There are several system dynamic management views (DMV) available in SQL Server, Azure SQL Server and now in SQL databases that allow to gather more information about indexes' fragmentation and usage. Let's look at the most important information available based on the indexes create in the previous posts. As the data were probably purged from the views, it's needed to run first the select queries based on the SalesLT.Product from the previous post. This step is important, otherwise the DMVs might return no records!
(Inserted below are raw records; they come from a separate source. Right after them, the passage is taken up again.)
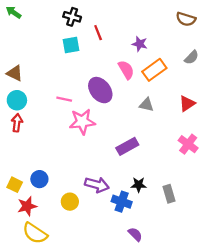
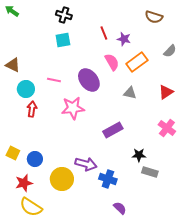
brown semicircle: (186, 19) -> (154, 17), moved
red line: (98, 33) -> (104, 33), moved
pink line: (64, 99) -> (54, 80), moved
cyan circle: (17, 100) -> (26, 89), moved
red arrow: (17, 123) -> (32, 109), moved
yellow square: (15, 185) -> (13, 153), moved
black star: (139, 185) -> (139, 155), moved
gray rectangle: (169, 194) -> (150, 172), turned -56
yellow circle: (70, 202) -> (62, 179), size x1.5

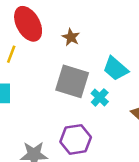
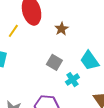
gray square: (72, 81) -> (54, 62), size x0.6

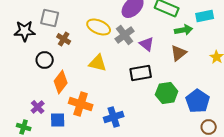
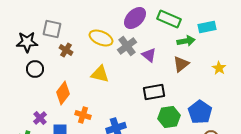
black circle: (45, 60) -> (35, 69), moved
black rectangle: (141, 73) -> (154, 92), moved
green hexagon: (167, 93) -> (169, 117), moved
orange cross: (81, 104) -> (83, 115), size x0.7

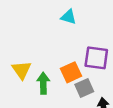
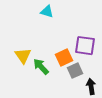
cyan triangle: (69, 17) -> (47, 12), moved
green arrow: (43, 83) -> (41, 67), turned -42

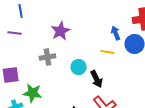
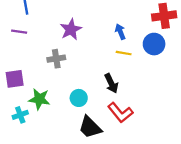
blue arrow: (116, 33) -> (120, 32), moved
cyan circle: (79, 67) -> (79, 98), moved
One starting point is to use the sys.dm_db_index_physical_stats DMV to look at the indexes' size and fragmentation information for a given table (or view). The table is used usually as starting point for analyzing indexes' fragmentation and then defragment the indexes with high fragmentation.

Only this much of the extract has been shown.